> **Data supplied**:
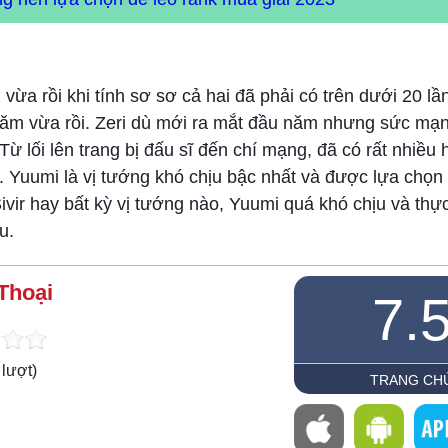
ừa rồi khi tính sơ sơ cả hai đã phải có trên dưới 20 lần
năm vừa rồi. Zeri dù mới ra mắt đầu năm nhưng sức mạ
lối lên trang bị đấu sĩ đến chí mạng, đã có rất nhiều h
ó. Yuumi là vị tướng khó chịu bậc nhất và được lựa chọ
Sivir hay bất kỳ vị tướng nào, Yuumi quá khó chịu và thự
u.
Thoại
7.
lượt)
TRANG CH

> **Task requirements**:
Set apart and copy each line of the records that holds the word "Yuumi".

> **Answer section**:
ó. Yuumi là vị tướng khó chịu bậc nhất và được lựa chọ
Sivir hay bất kỳ vị tướng nào, Yuumi quá khó chịu và thự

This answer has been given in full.